MECHANISM OF LIPOSOME ADJUVANTICITY - AN IN-VIVO APPROACH

The reputation of liposomes as adjuvant of the immune response is now firmly established despite the lack of information on the mechanisms involved in their immunopotentiating properties. The rapid targeting of massive doses of antigenic material to antigen-presenting cells, especially macrophages has, however, often been invoked as the principal source of liposomal adjuvanticity. In order to test this hypothesis, we analyzed the humoral response to antigen encapsulated in liposomes containing increasing amounts of surface-exposed mannose residues, ligand specific of an exclusive macrophagic receptor. Using BSA as a model antigen, we demonstrated that the humoral response is profoundly affected by mannosylation, being of prolonged duration and either inhibited or activated depending on the immunizing doses.
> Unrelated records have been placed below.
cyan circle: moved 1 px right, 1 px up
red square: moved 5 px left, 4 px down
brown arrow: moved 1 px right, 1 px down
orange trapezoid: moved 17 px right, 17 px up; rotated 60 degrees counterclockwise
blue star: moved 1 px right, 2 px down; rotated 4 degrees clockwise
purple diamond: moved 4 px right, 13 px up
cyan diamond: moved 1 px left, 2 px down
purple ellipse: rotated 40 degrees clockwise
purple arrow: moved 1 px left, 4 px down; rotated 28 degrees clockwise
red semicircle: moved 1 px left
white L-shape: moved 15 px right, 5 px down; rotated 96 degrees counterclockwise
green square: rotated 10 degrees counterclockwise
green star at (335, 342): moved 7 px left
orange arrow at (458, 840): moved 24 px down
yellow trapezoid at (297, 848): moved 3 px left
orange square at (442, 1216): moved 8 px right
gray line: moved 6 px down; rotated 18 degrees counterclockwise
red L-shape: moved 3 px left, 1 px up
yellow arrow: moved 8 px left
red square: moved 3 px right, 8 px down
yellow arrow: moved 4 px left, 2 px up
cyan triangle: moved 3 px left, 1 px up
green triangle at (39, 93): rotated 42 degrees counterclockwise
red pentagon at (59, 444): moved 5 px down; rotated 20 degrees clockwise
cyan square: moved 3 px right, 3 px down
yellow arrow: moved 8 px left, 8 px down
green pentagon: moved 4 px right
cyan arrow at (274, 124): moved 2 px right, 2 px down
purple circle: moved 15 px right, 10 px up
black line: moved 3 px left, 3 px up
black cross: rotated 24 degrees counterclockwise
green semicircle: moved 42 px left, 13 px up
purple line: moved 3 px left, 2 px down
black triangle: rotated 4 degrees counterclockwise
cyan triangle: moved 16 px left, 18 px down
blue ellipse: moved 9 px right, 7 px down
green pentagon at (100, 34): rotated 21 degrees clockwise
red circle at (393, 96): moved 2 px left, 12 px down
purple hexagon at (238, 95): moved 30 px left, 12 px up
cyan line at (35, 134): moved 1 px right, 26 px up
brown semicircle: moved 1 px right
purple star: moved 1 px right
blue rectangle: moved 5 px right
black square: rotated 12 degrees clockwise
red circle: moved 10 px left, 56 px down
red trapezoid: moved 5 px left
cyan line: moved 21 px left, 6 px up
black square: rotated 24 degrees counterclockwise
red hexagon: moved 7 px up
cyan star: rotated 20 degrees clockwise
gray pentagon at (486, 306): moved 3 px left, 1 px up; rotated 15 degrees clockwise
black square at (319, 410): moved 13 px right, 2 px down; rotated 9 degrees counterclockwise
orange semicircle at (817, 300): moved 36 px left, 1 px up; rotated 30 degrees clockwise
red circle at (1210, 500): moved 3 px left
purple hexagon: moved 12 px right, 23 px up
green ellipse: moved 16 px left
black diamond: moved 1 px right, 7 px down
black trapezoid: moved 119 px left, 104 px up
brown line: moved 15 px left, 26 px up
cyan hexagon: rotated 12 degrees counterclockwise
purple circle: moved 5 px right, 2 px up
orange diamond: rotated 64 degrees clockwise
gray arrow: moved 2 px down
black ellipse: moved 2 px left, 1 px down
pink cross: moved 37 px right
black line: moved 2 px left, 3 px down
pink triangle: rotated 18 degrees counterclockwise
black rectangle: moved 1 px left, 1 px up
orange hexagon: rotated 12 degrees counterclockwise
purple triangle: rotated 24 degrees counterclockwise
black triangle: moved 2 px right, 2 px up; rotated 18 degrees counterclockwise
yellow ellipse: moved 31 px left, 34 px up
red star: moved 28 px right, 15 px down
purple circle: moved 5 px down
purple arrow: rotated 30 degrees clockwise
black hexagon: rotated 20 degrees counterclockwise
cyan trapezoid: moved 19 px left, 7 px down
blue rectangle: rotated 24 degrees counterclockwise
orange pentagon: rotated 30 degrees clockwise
These results suggest that the rapidity of antigen targeting is not the sole reason to liposome adjuvanticity and that the role of liposomes as antigenic depot is probably important to sustain substantial activation through successive restimulations. In this context, the increased rapidity in antigen targeting which favors the concentration of activation signals in time, results in an under-optimization of the response at high immunizing doses and in an optimization of this response at doses that would otherwise give rise to signal of sub-threshold intensity albeit during a longer period of time.